Managing untrusted Client Networks

If you are using a Client Network, you can help secure StorageGRID from hostile attacks by accepting inbound client traffic only on explicitly configured endpoints.

By default, the Client Network on each grid node is trusted. That is, by default, StorageGRID trusts inbound connections to each grid node on all available external ports (see "External communications" in the installation instructions for your deployment).

You can reduce the threat of hostile attacks on your StorageGRID system by specifying that the Client Network on each node be untrusted. If a node's Client Network is untrusted, the node only accepts inbound connections on ports explicitly configured as load balancer endpoints.

Example 1: Gateway Node only accepts HTTPS S3 requests

Suppose you want a Gateway Node to refuse all inbound traffic on the Client Network except for HTTPS S3 requests.

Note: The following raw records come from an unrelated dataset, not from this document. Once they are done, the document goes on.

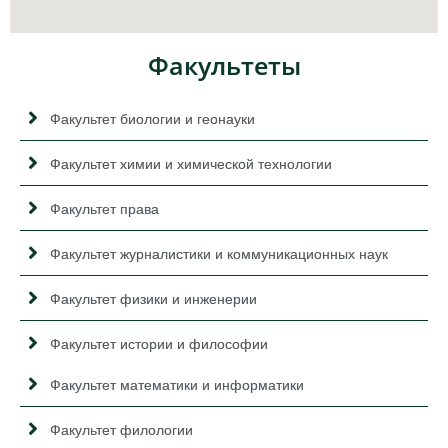
Факультеты
Факультет биологии и геонауки
Факультет химии и химической технологии
Факультет права
Факультет журналистики и коммуникационных наук
Факультет физики и инженерии
Факультет истории и философии
Факультет математики и информатики
Факультет филологии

You would perform these general steps:
  1. From the Load Balancer Endpoints page, configure a load balancer endpoint for S3 over HTTPS on port 443.
  2. From the Untrusted Client Networks page, specify that the Client Network on the Gateway Node is untrusted.
After you save your configuration, all inbound traffic on the Gateway Node's Client Network is dropped except for HTTPS S3 requests on port 443 and ICMP echo (ping) requests.

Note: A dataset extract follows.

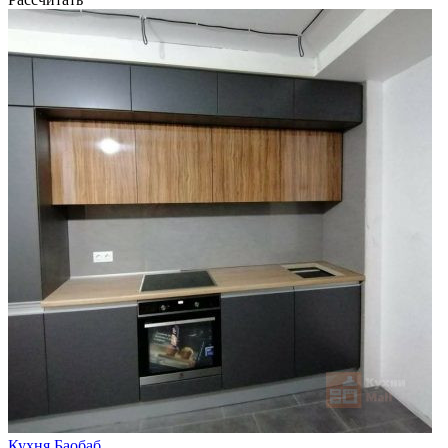
Кухня Баобаб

Example 2: Storage Node sends S3 platform services requests

Suppose you want to enable outbound S3 platform service traffic from a Storage Node, but you want to prevent any inbound connections to that Storage Node on the Client Network. You would perform this general step:
  • From the Untrusted Client Networks page, indicate that the Client Network on the Storage Node is untrusted.
After you save your configuration, the Storage Node no longer accepts any incoming traffic on the Client Network, but it continues to allow outbound requests to Amazon Web Services.